— В следствии по убийству Эрикссона Штейн не фигурирует? — спросила Маттеи. — Я правильно поняла?
— Нет, ее фамилия не упоминается. Со скидкой на то, что вообще все следствие оставляло желать лучшего, и все-таки прошло десять с лишним лет… Нет, я совершенно уверена: фамилии Штейн в деле не было.
— И что тогда нам делать с этими материалами? — Мартинес с любопытством посмотрела на шефа.
— Хороший вопрос. — Юханссон улыбнулся и покачал головой. — Я хочу подчеркнуть: речь идет не о раскрытии старого убийства и тем более не о том, чтобы утереть нос нашим коллегам из «открытого» сектора. Просто надо еще раз взглянуть… на всякий случай: не прозевали ли мы чего? Продолжай, Хольт. Мы слушаем. — Он откинулся на стуле и сцепил пальцы на животе.
Несмотря на прошедшие годы, Хольт представила дело об убийстве на редкость ясно, сжато и по-учительски четко. Сначала она коротко изложила обстоятельства убийства: где, когда и как был убит Чель Эрикссон. Потом последовал психологический портрет убитого: одинокий, всеми ненавидимый, живущий до странности изолированной жизнью человек. Нашлись только двое, кого, и то с натяжкой, можно было назвать его друзьями, — Веландер и Тишлер. У обоих железное алиби, но, поскольку никто не собирается искать убийцу, она не станет углубляться в эти подробности.
Что касается мотива, продолжила Хольт, мнения в группе разошлись. Она сначала изложила версию Бекстрёма, потом сказала, что у них с Ярнебрингом была противоположная точка зрения. Они считали, что причиной убийства явились особенности личности Эрикссона, а вовсе не его сексуальная ориентация. Возможно, он угрожал кому-то, шантажировал, хотел кого-то использовать.
— Нехорошо так говорить о коллегах, — сказала Хольт, — но версия Бекстрёма больше говорит о самом Бекстрёме, чем об убийце.
— Мотив! — хмыкнул Юханссон и вскинул обе ладони, как бы защищаясь. — Не понимаю этой вечной болтовни о мотиве. Мотив совершенно неинтересен. Не могу вспомнить ни одного дела, где мотив помог бы нам раскрыть убийство. Нужны более весомые улики. Мотив!..

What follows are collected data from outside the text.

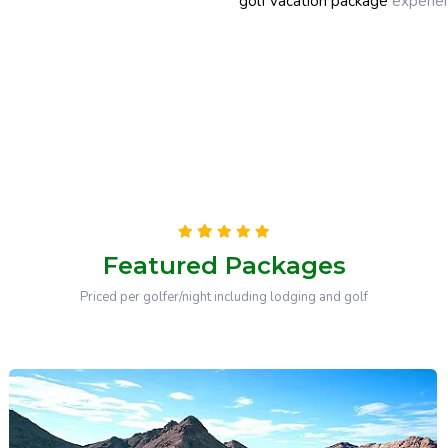
golf vacation package
experien
Featured Packages
Priced per golfer/night including lodging and golf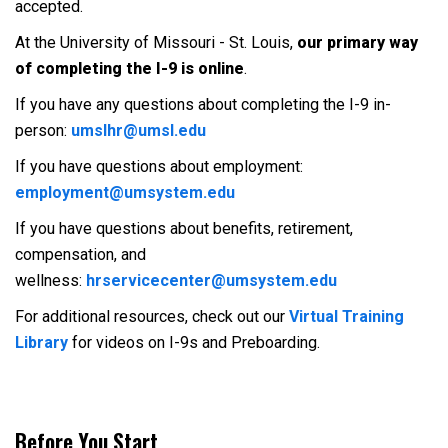
accepted.
At the University of Missouri - St. Louis,
our primary way
of completing the I-9 is online
.
If you have any questions about completing the I-9 in-
person:
umslhr@umsl.edu
If you have questions about employment:
employment@umsystem.edu
If you have questions about benefits, retirement,
compensation, and
wellness:
hrservicecenter@umsystem.edu
For additional resources, check out our
Virtual Training
Library
for videos on I-9s and Preboarding.
Before You Start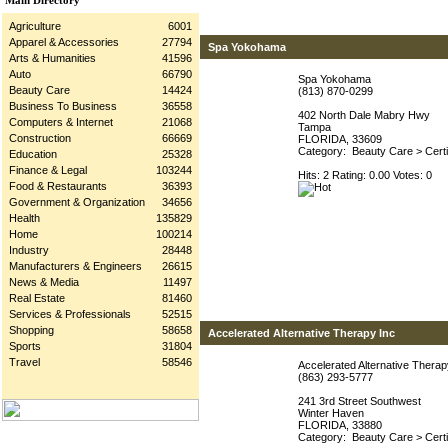
Main Directory
Agriculture
6001
Apparel & Accessories
27794
Spa Yokohama
Arts & Humanities
41596
Auto
66790
Spa Yokohama
Beauty Care
14424
(813) 870-0299
Business To Business
36558
402 North Dale Mabry Hwy
Computers & Internet
21068
Tampa
Construction
66669
FLORIDA, 33609
Category:
Beauty Care
>
Cert
Education
25328
Finance & Legal
103244
Hits: 2 Rating: 0.00 Votes: 0
Food & Restaurants
36393
Government & Organization
34656
Health
135829
Home
100214
Industry
28448
Manufacturers & Engineers
26615
News & Media
11497
Real Estate
81460
Services & Professionals
52515
Shopping
58658
Accelerated Alternative Therapy Inc
Sports
31804
Travel
58546
Accelerated Alternative Therap
(863) 293-5777
241 3rd Street Southwest
Winter Haven
FLORIDA, 33880
Category:
Beauty Care
>
Cert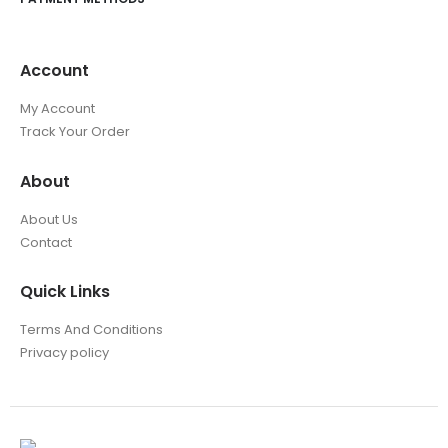
Account
My Account
Track Your Order
About
About Us
Contact
Quick Links
Terms And Conditions
Privacy policy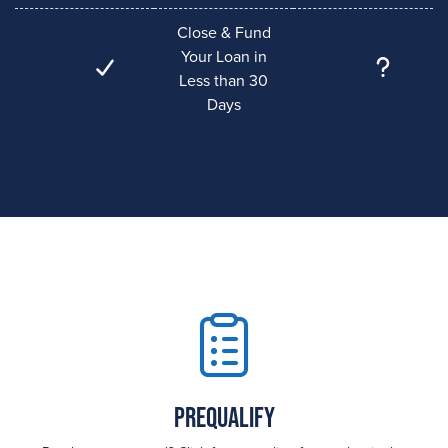
Close & Fund
Your Loan in
Less than 30
Days
Prequalify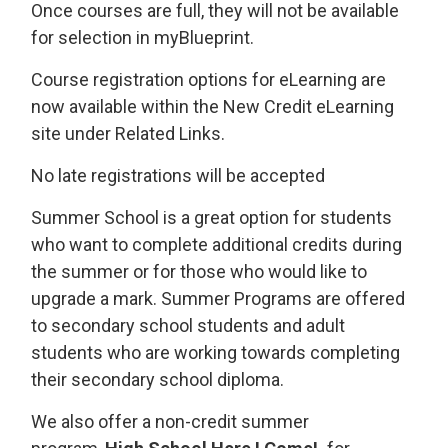
Once courses are full, they will not be available
for selection in myBlueprint.
Course registration options for eLearning are
now available within the New Credit eLearning
site under Related Links.
No late registrations will be accepted
Summer School is a great option for students
who want to complete additional credits during
the summer or for those who would like to
upgrade a mark. Summer Programs are offered
to secondary school students and adult
students who are working towards completing
their secondary school diploma.
We also offer a non-credit summer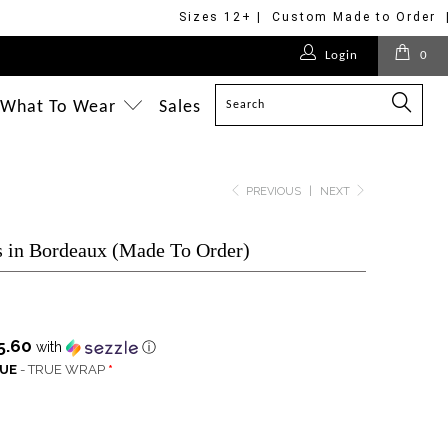
Sizes 12+ | Custom Made to Order 
$275.00
$170.00
$275.00
$268.00
Login
0
$228.00
$218.00
$218.00
$228.00
$228.00
$218.00
$218.00
$218.00
$218.00
What To Wear
Sales
PREVIOUS
|
NEXT
 in Bordeaux (Made To Order)
5.60
with
ⓘ
QUE
- TRUE WRAP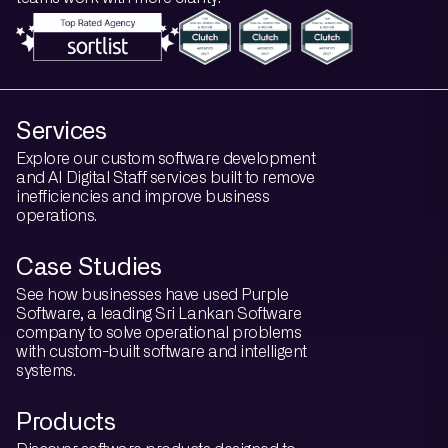
Services
Explore our custom software development
and AI Digital Staff services built to remove
inefficiencies and improve business
operations.
Case Studies
See how businesses have used Purple
Software, a leading Sri Lankan Software
company to solve operational problems
with custom-built software and intelligent
systems.
Products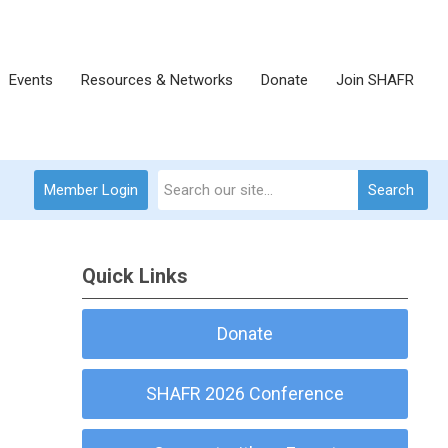
Events
Resources & Networks
Donate
Join SHAFR
Member Login
Search
Quick Links
Donate
SHAFR 2026 Conference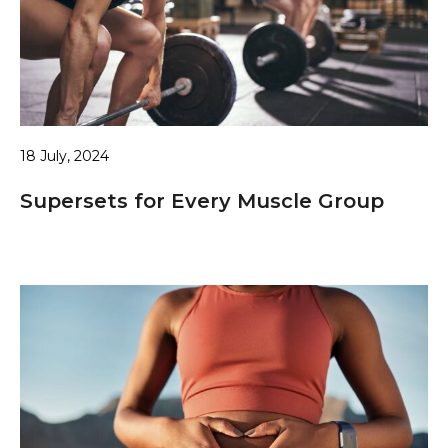
18 July, 2024
Supersets for Every Muscle Group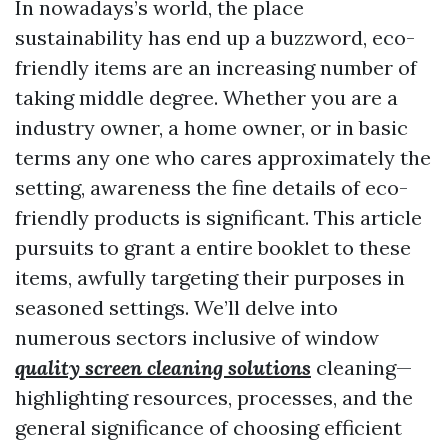
In nowadays’s world, the place
sustainability has end up a buzzword, eco-
friendly items are an increasing number of
taking middle degree. Whether you are a
industry owner, a home owner, or in basic
terms any one who cares approximately the
setting, awareness the fine details of eco-
friendly products is significant. This article
pursuits to grant a entire booklet to these
items, awfully targeting their purposes in
seasoned settings. We’ll delve into
numerous sectors inclusive of window
quality screen cleaning solutions
cleaning—
highlighting resources, processes, and the
general significance of choosing efficient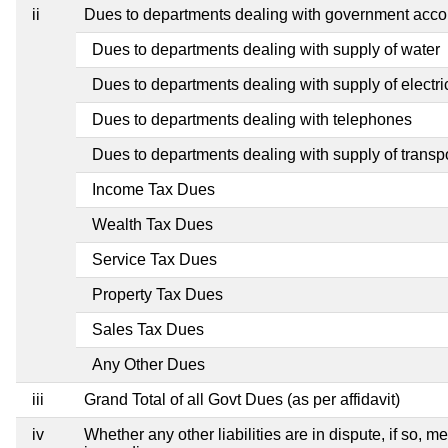
ii
Dues to departments dealing with government ac
Dues to departments dealing with supply of water
Dues to departments dealing with supply of electric
Dues to departments dealing with telephones
Dues to departments dealing with supply of transp
Income Tax Dues
Wealth Tax Dues
Service Tax Dues
Property Tax Dues
Sales Tax Dues
Any Other Dues
iii
Grand Total of all Govt Dues (as per affidavit)
iv
Whether any other liabilities are in dispute, if so, 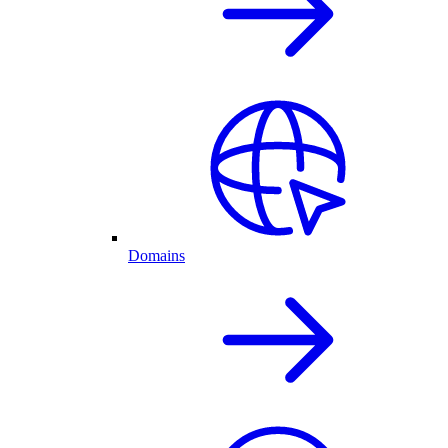
Domains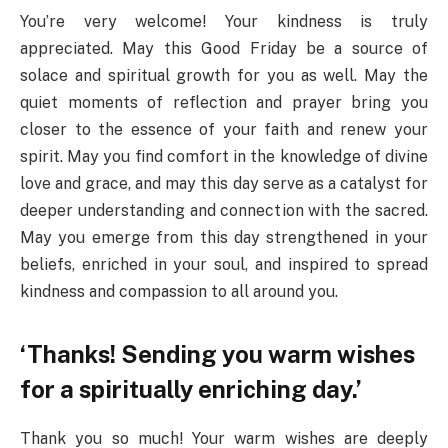
You’re very welcome! Your kindness is truly
appreciated. May this Good Friday be a source of
solace and spiritual growth for you as well. May the
quiet moments of reflection and prayer bring you
closer to the essence of your faith and renew your
spirit. May you find comfort in the knowledge of divine
love and grace, and may this day serve as a catalyst for
deeper understanding and connection with the sacred.
May you emerge from this day strengthened in your
beliefs, enriched in your soul, and inspired to spread
kindness and compassion to all around you.
‘Thanks! Sending you warm wishes
for a spiritually enriching day.’
Thank you so much! Your warm wishes are deeply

— Твой друг Бу Ярнебринг рассказывал мне еще тогда, как ты относишься к поискам мотива… — Хольт широко улыбнулась.
— Вот и хорошо.
Хоть один нашелся, кто слушал, подумал Юханссон.
— …Но именно в этом случае он был уверен, что твоя теория не работает, — продолжила Хольт, не переставая улыбаться.
— Вот оно что, — протянул Юханссон. И ты, Брут, подумал он. — А у тебя какое мнение?
— В данном конкретном случае я согласна с Ярнебрингом, — твердо заявила Хольт и уже без улыбки посмотрела Юханссону в глаза.
— Значит, сделаем так, — медленно произнес Юханссон. Куда мы идем, подумал он. Эта девица как минимум на десять лет моложе меня, весь ее опыт в расследовании убийств уместится на ногте моего мизинца, и у нее хватает нахальства мне возражать! — Значит, сделаем так, Хольт. Не хочу показаться настырным, но для надежности все же давайте еще раз пройдемся по делу Эрикссона, выясним, не пропустили ли мы чего. Плюс к этому мне нужен психологический портрет Штейн. Как вы это все поделите между собой, меня не интересует, но к следующей пятнице все должно быть готово.
Тогда и у меня останется время поразмышлять, решил он.
— Я тоже не хочу показаться настырной, — сказала Хольт, — однако фамилия Штейн в деле точно не фигурирует. Даю голову на отсечение.
И это замечательно, подумал Юханссон, лучше быть не может. Вот его шанс закончить совещание и уехать домой, предоставив все остальное своим дорогим сотрудникам. Если бы не Маттеи… В чем-то она, похоже, сомневается. Что-то у нее есть за душой… А может быть, ему просто кажется, всему виной ее прячущие глаза очки в роговой оправе?
— Маттеи, — обратился он к ней, — есть вопросы?
— Может быть… — нерешительно ответила Маттеи. — А может, меня просто заносит.
Она неуверенно полистала лежащую перед ней папку с компьютерными распечатками и сдвинула очки на лоб.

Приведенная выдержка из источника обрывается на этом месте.